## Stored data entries
|---|
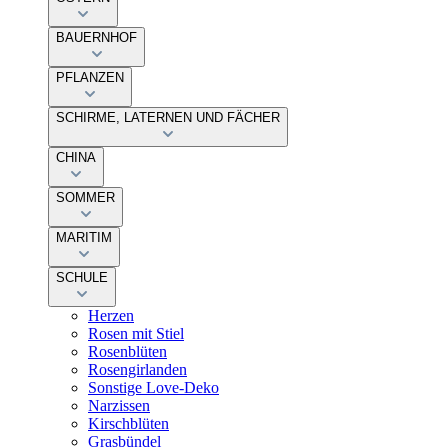
BAUERNHOF
PFLANZEN
SCHIRME, LATERNEN UND FÄCHER
CHINA
SOMMER
MARITIM
SCHULE
Herzen
Rosen mit Stiel
Rosenblüten
Rosengirlanden
Sonstige Love-Deko
Narzissen
Kirschblüten
Grasbündel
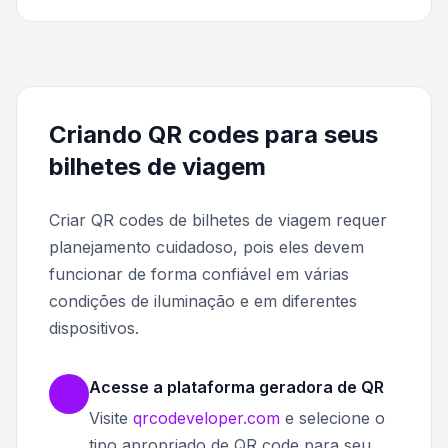
Criando QR codes para seus
bilhetes de viagem
Criar QR codes de bilhetes de viagem requer
planejamento cuidadoso, pois eles devem
funcionar de forma confiável em várias
condições de iluminação e em diferentes
dispositivos.
Acesse a plataforma geradora de QR
Visite
qrcodeveloper.com
e selecione o
tipo apropriado de QR code para seu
|---|
## Task to complete
Review the entries above and return every line where "para" appears.

## Response
Criando QR codes para seus
tipo apropriado de QR code para seu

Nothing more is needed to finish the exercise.